## What the task asks
In the records below, print each line exactly and leave every image out.

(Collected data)
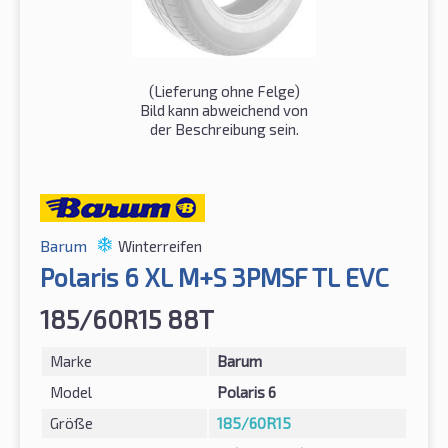
(Lieferung ohne Felge)
Bild kann abweichend von
der Beschreibung sein.
Barum
Winterreifen
Polaris 6 XL M+S 3PMSF TL EVC
185/60R15 88T
Marke
Barum
Model
Polaris 6
Größe
185/60R15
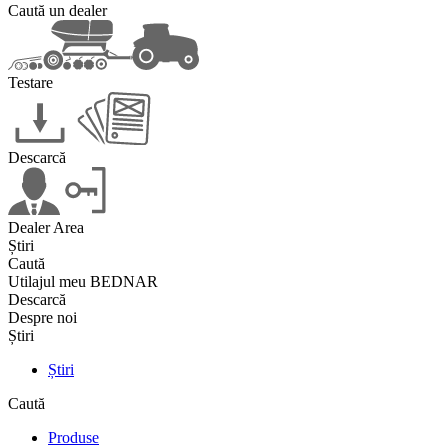
Caută un dealer
Testare
Descarcă
Dealer Area
Știri
Caută
Utilajul meu BEDNAR
Descarcă
Despre noi
Știri
Știri
Caută
Produse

## Answer to the problem
(Lieferung ohne Felge)
Bild kann abweichend von
der Beschreibung sein.
Barum
Winterreifen
Polaris 6 XL M+S 3PMSF TL EVC
185/60R15 88T
Marke
Barum
Model
Polaris 6
Größe
185/60R15
Caută un dealer
Testare
Descarcă
Dealer Area
Știri
Caută
Utilajul meu BEDNAR
Descarcă
Despre noi
Știri
Știri
Caută
Produse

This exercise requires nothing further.